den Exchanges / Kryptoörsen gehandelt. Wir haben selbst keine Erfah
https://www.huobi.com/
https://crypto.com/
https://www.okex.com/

-- Exercise aim --
Show every line from the listing that contains "https".

-- Written solution --
https://www.huobi.com/
https://crypto.com/
https://www.okex.com/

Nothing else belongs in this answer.